I would like to be able to tag specific columns and have access to the metadata about them, perhaps only for dbt docs at first but I can see this being useful for automated features as well, much like sources and models tags are already useful.

My main use case is to tag PII data. It would be nice to be able to e.g. mark certain columns to be automatically hashed, or generate a warning, or something along those lines. Or even just surface them in documentation. I could see a PII tag acting something like Perl’s taint mode, and any column derived from PII data is tainted with PII unless specifically scrubbed (perhaps via macro call). Then I could get a list of columns that have been PII tagged, and warnings about untagged PII-tainted columns.

Other potential use cases: team ownership of columns in large orgs. Provide hints and metadata for other data governance requirements (e.g. finance, sox compliance).

I’m making this as a pre-proposal because my thoughts are very preliminary and I am vague on implementation requirements, and would love to solicit the community’s feedback.

2 Likes

Great idea.

I can see an additional use case. Run a certain test on all columns with the same tag. E.g. if there are a lot of lat/long datatypes in a data warehouse, and we have a custom test coded which checks that latitude is always between -90 and 90. You could then say “run this test on all columns which are tagged as ‘latitude’ and run this other test on all columns which are tagged as ‘longitude’”.

Also enables quickly creating and identifying data domains which can be very helpful in a larger data warehouse.

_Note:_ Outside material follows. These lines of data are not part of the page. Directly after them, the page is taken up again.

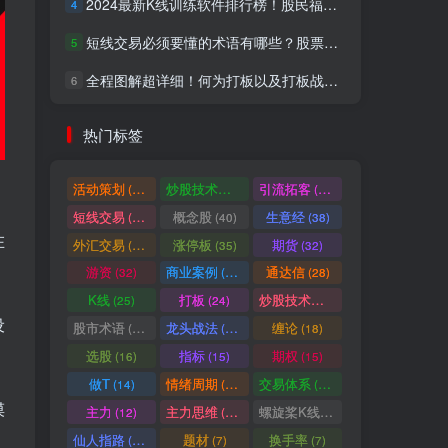
2024最新K线训练软件排行榜！股民福利，十款专业分析工具全揭秘！
4
短线交易必须要懂的术语有哪些？股票分时水上、水下是什么意思？
5
全程图解超详细！何为打板以及打板战法的精髓
6
热门标签
活动策划
炒股技术指标
引流拓客
(49)
(48)
(46)
短线交易
概念股
生意经
(40)
(40)
(38)
在
外汇交易
涨停板
期货
(37)
(35)
(32)
游资
商业案例
通达信
(32)
(30)
(28)
K线
打板
炒股技术形态
(25)
(24)
(22)
设
股市术语
龙头战法
缠论
(21)
(20)
(18)
选股
指标
期权
(16)
(15)
(15)
做T
情绪周期
交易体系
(14)
(14)
(12)
摸
主力
主力思维
螺旋桨K线
(12)
(12)
(11)
仙人指路
题材
换手率
(10)
(7)
(7)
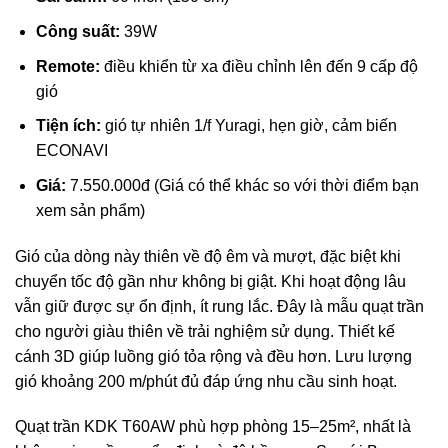
Công suất:
39W
Remote:
điều khiển từ xa điều chỉnh lên đến 9 cấp độ
gió
Tiện ích:
gió tự nhiên 1/f Yuragi, hẹn giờ, cảm biến
ECONAVI
Giá:
7.550.000đ (Giá có thể khác so với thời điểm bạn
xem sản phẩm)
Gió của dòng này thiên về độ êm và mượt, đặc biệt khi
chuyển tốc độ gần như không bị giật. Khi hoạt động lâu
vẫn giữ được sự ổn định, ít rung lắc. Đây là mẫu quạt trần
cho người giàu thiên về trải nghiệm sử dụng. Thiết kế
cánh 3D giúp luồng gió tỏa rộng và đều hơn. Lưu lượng
gió khoảng 200 m/phút đủ đáp ứng nhu cầu sinh hoạt.
Quạt trần KDK T60AW
phù hợp phòng 15–25m², nhất là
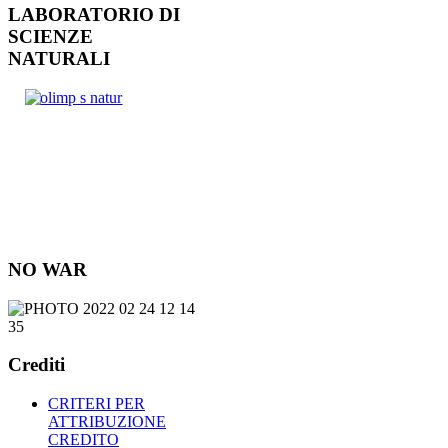
LABORATORIO DI
SCIENZE
NATURALI
NO WAR
Crediti
CRITERI PER
ATTRIBUZIONE
CREDITO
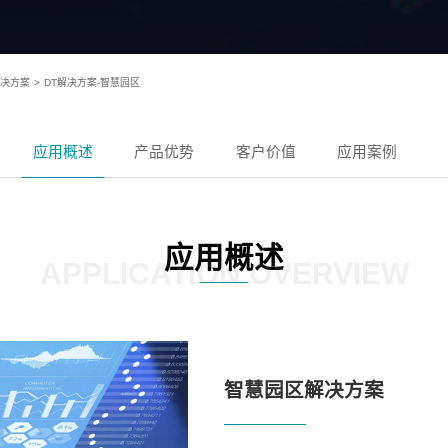
解决方案
>
DT解决方案-智慧园区
应用概述
产品优势
客户价值
应用案例
应用概述
APPLICATION OVERVIEW
智慧园区解决方案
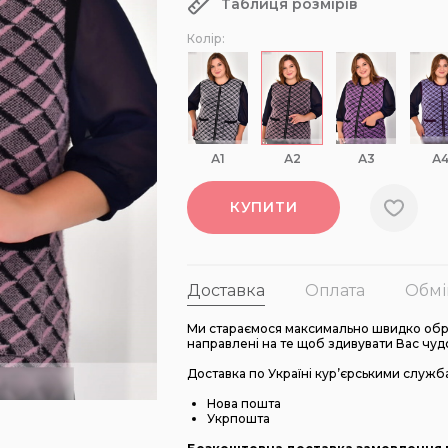
Таблиця розмірів
Колір:
А1
А2
А3
А
КУПИТИ
Доставка
Оплата
Обмі
Ми стараємося максимально швидко обро
направлені на те щоб здивувати Вас чуд
Доставка по Україні кур’єрськими служб
Нова пошта
Укрпошта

This would be nice for flagging data according to whatever security / sensitivity system you have in place. We do Green, Yellow, Orange, Red data and adding that to the schema.yml would allow for custom reporting.

  - name: sfdc_account
    description: base model for SFDC Accounts
    columns:
      - name: account_id
        tags:
          - green
        tests:
          - not_null
          - unique
      - name: account_name
        tags:
          - orange
          - pii
        tests:
          - not_null

Some validation on tags at a high level would be nice (i.e. specifying what are the available set of tags so that errors aren’t made).

1 Like

Cool proposal @mplovepop! I like your ideas here too @tmurphy and @josh :slight_smile:

See also this relevant issue about tagging tests: https://github.com/fishtown-analytics/dbt/issues/1586

It sounds like column-level tags will be useful for:

  1. selecting column-level tests on models
  2. describing / documenting columns

You can presently select models and tests with the --models tag:{tag name} syntax. Do you think dbt should distinguish between column-level tags and model-level tags? Or should they all just be “tags”?

I’m not sure how compelling it would be to run every model that contains a column with a certain tag, eg: dbt run --models column-tag:pii. Maybe the column-level tags should “bubble up” to the model that contains the tags? So, if a column contains a pii tag, then that whole model is considered to have the pii tag. I don’t think it has to work that way, but it’s kind of an interesting idea!

Are there any other use cases y’all are thinking about here?